Enfin, il s’arrêta, et, tout habitué que fût le Chacal à ses façons, il ne put s’empêcher, pour la centième fois, de tressaillir en voyant avec quelle exactitude le Mugger prenait l’aspect d’un tronc en dérive arrêté sur la barre de la rivière. Il s’était même donné la peine de choisir l’angle exact qu’un tronc échoué aurait formé avec l’eau, étant donné le courant de la saison, en ce temps et à cette place. Tout cela n’était assurément qu’affaire d’habitude, car le Mugger ne venait de prendre terre que pour son plaisir, mais un crocodile n’est jamais rassasié, et si le Chacal se fût trompé à la ressemblance, il n’eût pas vécu pour philosopher sur ce point.
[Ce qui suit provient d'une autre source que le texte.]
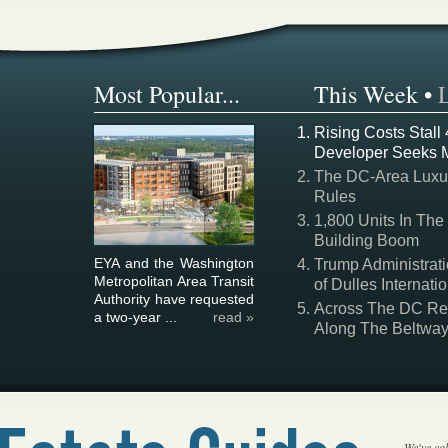
Most Popular...
This Week
•
Rising Costs Stall
Developer Seeks 
The DC-Area Luxur
Rules
1,800 Units In The
Building Boom
EYA and the Washington
Trump Administrati
Metropolitan Area Transit
of Dulles Internatio
Authority have requested
Across The DC Regi
a two-year ...
read »
Along The Beltwa
We've col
— Je n’ai rien entendu, mon enfant, dit le Mugger, en fermant un œil. — J’avais de l’eau dans les oreilles, et je mourais de faim. Depuis que le pont du chemin de fer a été construit, mon peuple, dans mon village, a cessé de m’aimer, et cela me brise le cœur.

— Ah ! c’est une honte, dit le Chacal. Un si noble cœur ! Mais tous les hommes se valent à mon avis.